Defendant Hendricks, Taylor, and Keith did not walk through the parking lot

and behind the fence to reach the tee-off area. They instead walked around the end

of the fence and made their way along the driving range side of the fence.

The tee-off area had been moved forward thirty or forty yards. Consequently,

it was only about thirty yards from the end of the fence.

Upon reaching the tee-off area, defendant Hendricks prepared to hit off the

practice tee. He testified later that he first looked downrange to make sure no one

was in his “target line.” Seeing no one in front of him on the range, defendant

Hendricks looked down at the ball, adjusted his position, raised his club, and hit the

ball, keeping his “head down like [he had] always been taught since high school golf.”

-4- MOSELEY V. HENDRICKS

Defendant Hendricks had intended to hit the ball straight forward, but it veered to

the right toward the end of the fence.

Although he did not watch the ball in the air, defendant Hendricks heard it hit

something.
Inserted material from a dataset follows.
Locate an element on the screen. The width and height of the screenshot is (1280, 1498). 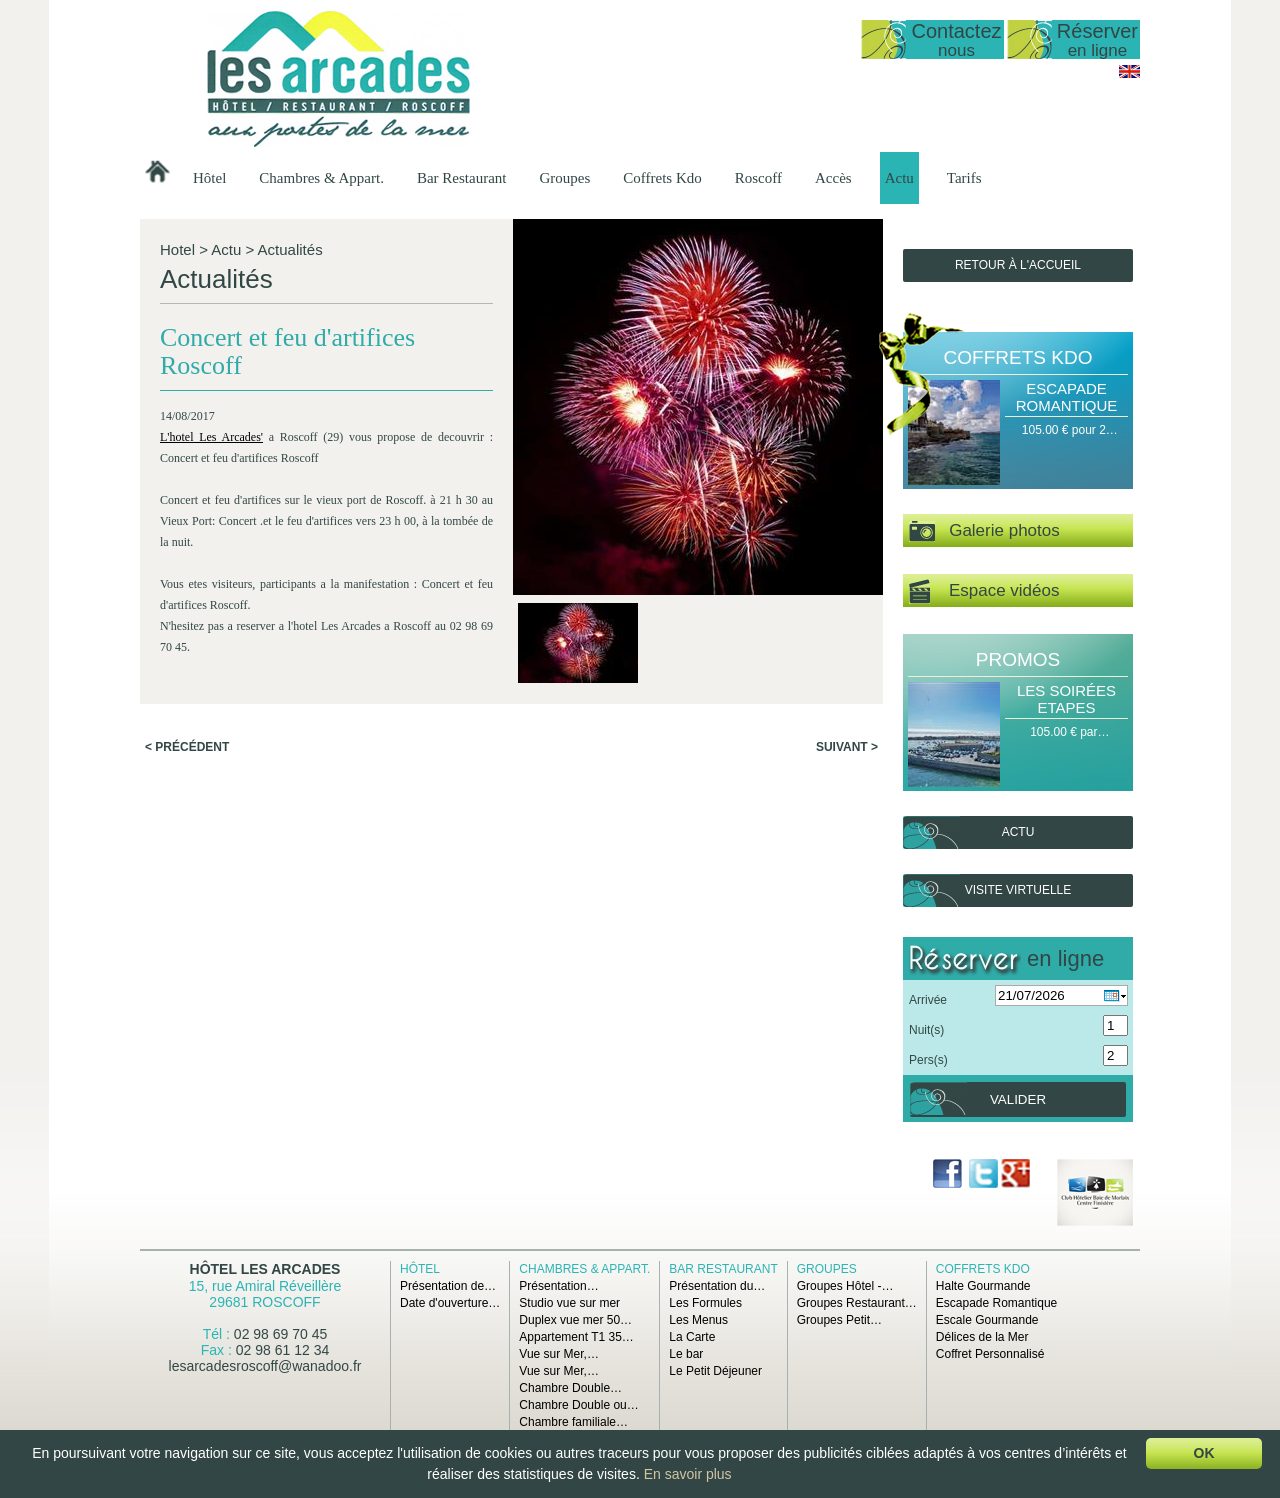
Groupes Hôtel -… is located at coordinates (845, 1286).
Looking up, he saw plaintiff’s cart on the range and plaintiff sitting in the

cart on the passenger side. Defendant Hendricks’s golf ball had struck plaintiff in the

eye.

When defendant Hendricks took his shot, Keith was standing behind him, and

Taylor was walking toward him. Neither Keith nor Taylor looked downrange before

defendant Hendricks hit the ball. According to his deposition testimony, however,

Keith watched the ball fly through the air and strike plaintiff. Taylor did not see the

ball hit plaintiff, but he turned and observed plaintiff immediately after he was

struck. Defendant Hendricks, Keith, and Taylor rushed over to assist plaintiff.

Joshua Morrison was in the tee-off area when defendant Hendricks hit the ball.

He estimated that plaintiff’s cart had been sitting stationary for approximately one-

and-a-half minutes when the ball struck plaintiff.